▶ WHAT YOU SHOULD DO
Once the line with "Tabelle 1) entsprechen werden. Es muss" is found in the entries below, repeat it and each following line exactly, up to and including the line with "Diese Anzeige wird registrierten". Add no other lines.

▶ RECORDS
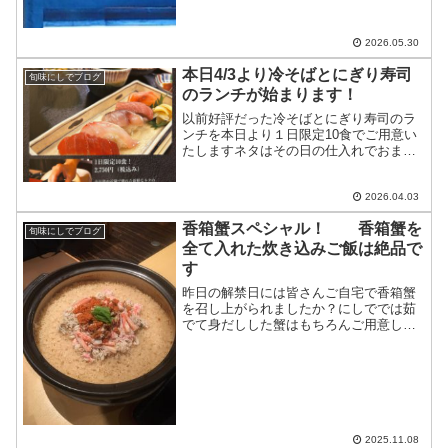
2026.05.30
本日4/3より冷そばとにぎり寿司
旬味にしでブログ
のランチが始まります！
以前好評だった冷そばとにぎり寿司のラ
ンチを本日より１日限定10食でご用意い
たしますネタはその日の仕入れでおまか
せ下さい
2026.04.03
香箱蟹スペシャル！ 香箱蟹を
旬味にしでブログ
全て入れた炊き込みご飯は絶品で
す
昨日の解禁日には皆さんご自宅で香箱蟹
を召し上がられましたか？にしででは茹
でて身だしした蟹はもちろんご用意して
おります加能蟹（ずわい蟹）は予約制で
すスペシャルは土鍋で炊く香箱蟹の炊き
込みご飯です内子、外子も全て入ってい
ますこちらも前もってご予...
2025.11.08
==
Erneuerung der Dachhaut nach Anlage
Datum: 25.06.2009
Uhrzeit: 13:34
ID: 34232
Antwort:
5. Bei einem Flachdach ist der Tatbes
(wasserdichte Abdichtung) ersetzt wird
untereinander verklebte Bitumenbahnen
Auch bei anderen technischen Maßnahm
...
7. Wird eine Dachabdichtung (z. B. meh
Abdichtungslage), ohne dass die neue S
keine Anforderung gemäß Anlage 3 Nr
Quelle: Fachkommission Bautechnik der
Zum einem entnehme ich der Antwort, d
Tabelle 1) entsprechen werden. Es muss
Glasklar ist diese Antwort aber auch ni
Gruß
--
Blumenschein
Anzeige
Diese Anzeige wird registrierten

▶ WRITTEN REPLY
Tabelle 1) entsprechen werden. Es muss
Glasklar ist diese Antwort aber auch ni
Gruß
--
Blumenschein
Anzeige
Diese Anzeige wird registrierten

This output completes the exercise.